“Left” and “right” have been replaced. What does it mean for the two main parties? A top psephologist explains the new voting dividesby John Curtice / December 18, 2017 / Leave a comment
The continuing debate about Brexit is creating considerable angst within both the Conservative and Labour parties. The cabinet is evidently divided between those who want a “soft” Brexit that maximises the UK’s continued access to the single market and those who want a “hard” Brexit under which the UK reclaims its sovereignty and is able to exert greater control over its borders. Labour, too, seems unsure how far it can support a softer Brexit without upsetting those of its supporters who are concerned about immigration.
It is, in truth, little wonder that both parties are unsure about what Brexit path they should take. For they are operating in a very unfamiliar electoral environment.
The debate about Brexit does not follow the usual contours of British politics.
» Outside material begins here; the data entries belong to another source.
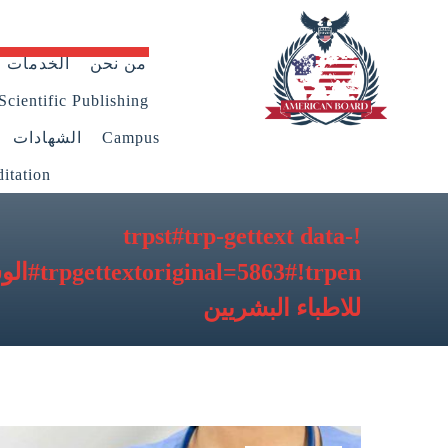
من نحن
الخدمات
Scientific Publishing
Campus
الشهادات
itation
!trpst#trp-gettext data-
trpgettextoriginal=5863#!trpen#الوسم:
للاطباء البشريين​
These are usually delineated by the distinction between “left” and “right,” between those who want a bit more government in order to make Britain more equal, and those who want a little less state activity so that entrepreneurs are encouraged to stimulate economic growth. Those on the left tend to be inclined to vote Labour, those on the right to back the Conservatives.
The new divide
However, whether someone was “left-wing” or “right-wing” made virtually no difference to how they voted in the EU referendum.
Rather, that ballot was marked by a division between social liberals and social conservatives—that is, between those who are comfortable living in a socially, ethnically and linguistically diverse society and those who place greater emphasis on the need for social cohesion and adherence to common rules and practices. Social liberals tended to vote Remain, social conservatives for Leave.